Moreno’s residency in Switzerland ends in July 2021, after which he plans to return to Chiapas to work on a new project about masculinity. He also expects he’ll keep going with Malignant Influences, which he found himself working on “obsessively” during the pandemic. He’s got other projects on the go too, such as an ongoing series of collages he makes using photographs of male friends and lovers, or a recent commission from Mexican cultural body DR4MA, which saw him making images drawn from Pokémon. These characters were important to him as a child, he says, and he likes the fact that, like religious icons, they have become universal.
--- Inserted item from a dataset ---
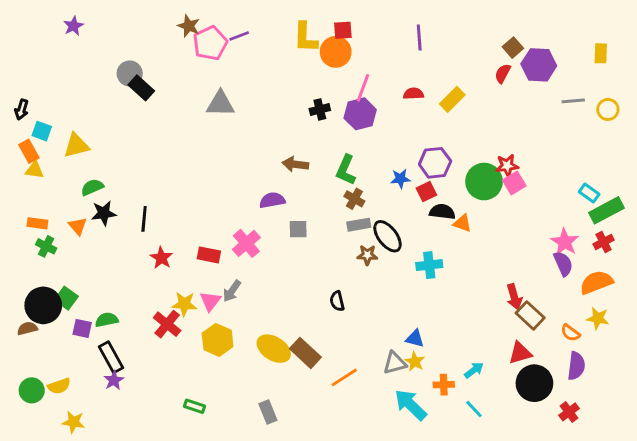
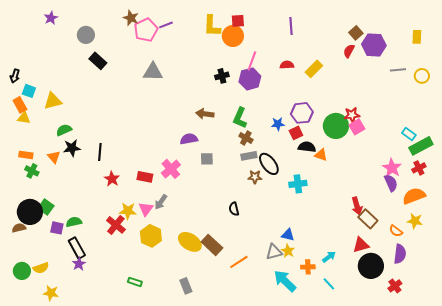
gray circle: (130, 73) -> (86, 35), moved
He also has an ongoing interest in tattoos, and has created many designs for his own, heavily-inked skin, designs which will be immediately familiar to anyone who knows his art. “Tattooing seems to me an incredible way to take ownership of your own body,” he explains. “I am fascinated by the idea of making decisions about your own way of conceiving yourself, of seeing the world.”
“Tattooing has also given me an aesthetic commitment to my own body,” he adds. “Religion is a system of silent violence, it hurt me a lot because I grew up with a lot of guilt about my body. That’s why I was also very rebellious from a young age, and it’s something I will live with forever. So I honour rebellion very much, because it makes you reinvent yourself, and fill yourself with creativity.”